L'argent, qui a lâché jusqu'à plus de 17,6%, chutait de 14,94% à 98,4170 dollars l'once.

De manière générale, « les investisseurs cherchent à réaliser des bénéfices », explique Aarin Chiekrie, analyste chez Hargreaves Lansdown.

La veille déjà, l'or et l'argent avaient lourdement chuté après avoir atteint des records respectifs à 5.595,47 dollars et 121,6540 dollars l'once face à la montée des incertitudes dans le monde et aux Etats-Unis.

Donald Trump s'apprête aussi vendredi à annoncer le nom de son candidat pour diriger la Réserve fédérale (Fed), et pourrait désigner Kevin Warsh, un ancien gouverneur de la banque centrale américaine d'après plusieurs médias financiers (Bloomberg, Wall Street Journal).

Or « cette décision confirme que ni Kevin Hassett ni Rick Rieder » ne sont pressentis, alors qu'ils sont « perçus par les marchés comme inexpérimentés, trop proches du président Trump et donc susceptibles d'être influencés », note Derek Halpenny, de MUFG.

Le président américain cherchait à placer ces candidats après avoir multiplié les pressions sur l'institution monétaire, et en particulier son président Jerome Powell, afin abaisser les taux.

Bien qu'il soit « un partisan convaincu d'une baisse des taux », « Warsh est un fervent défenseur de l'indépendance de la Fed; les craintes d'une érosion de cette indépendance devraient donc s'estomper », d'après l'analyste de MUFG.
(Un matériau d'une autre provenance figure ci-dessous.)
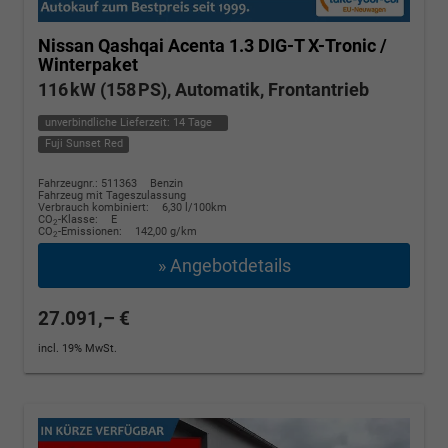
Nissan Qashqai
Acenta 1.3 DIG-T X-Tronic /
Winterpaket
116 kW (158 PS), Automatik, Frontantrieb
unverbindliche Lieferzeit:
14 Tage
Fuji Sunset Red
Fahrzeugnr.: 511363
Benzin
Fahrzeug mit Tageszulassung
Verbrauch kombiniert:
6,30 l/100km
CO
-Klasse:
E
2
CO
-Emissionen:
142,00 g/km
2
» Angebotdetails
27.091,– €
incl. 19% MwSt.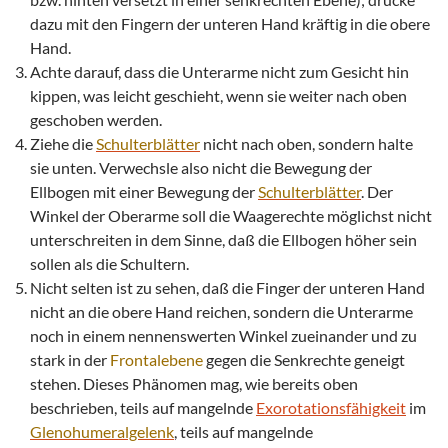
dazu mit den Fingern der unteren Hand kräftig in die obere
Hand.
Achte darauf, dass die Unterarme nicht zum Gesicht hin
kippen, was leicht geschieht, wenn sie weiter nach oben
geschoben werden.
Ziehe die
Schulterblätter
nicht nach oben, sondern halte
sie unten. Verwechsle also nicht die Bewegung der
Ellbogen mit einer Bewegung der
Schulterblätter
. Der
Winkel der Oberarme soll die Waagerechte möglichst nicht
unterschreiten in dem Sinne, daß die Ellbogen höher sein
sollen als die Schultern.
Nicht selten ist zu sehen, daß die Finger der unteren Hand
nicht an die obere Hand reichen, sondern die Unterarme
noch in einem nennenswerten Winkel zueinander und zu
stark in der
Frontalebene
gegen die Senkrechte geneigt
stehen. Dieses Phänomen mag, wie bereits oben
beschrieben, teils auf mangelnde
Exorotationsfähigkeit
im
Glenohumeralgelenk
, teils auf mangelnde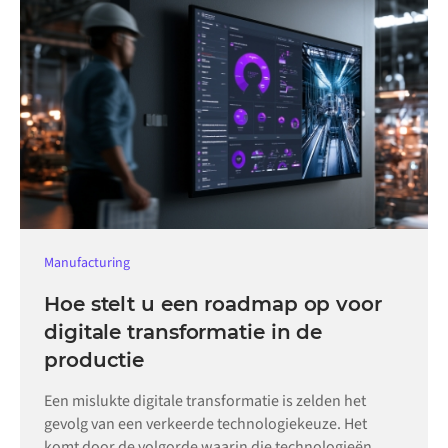
Manufacturing
Hoe stelt u een roadmap op voor
digitale transformatie in de
productie
Een mislukte digitale transformatie is zelden het
gevolg van een verkeerde technologiekeuze. Het
komt door de volgorde waarin die technologieën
Or ces risques avaient contribué à soutenir le prix des métaux précieux.

La perspective de la désignation de M. Warsh soutient donc également le dollar, qui remontait vendredi de 0,52% face à l'euro, après avoir glissé ces derniers jours.

D'autres métaux non précieux, mais récemment prisés des marchés en tant qu'actifs tangibles, refluent également vendredi, comme le cuivre.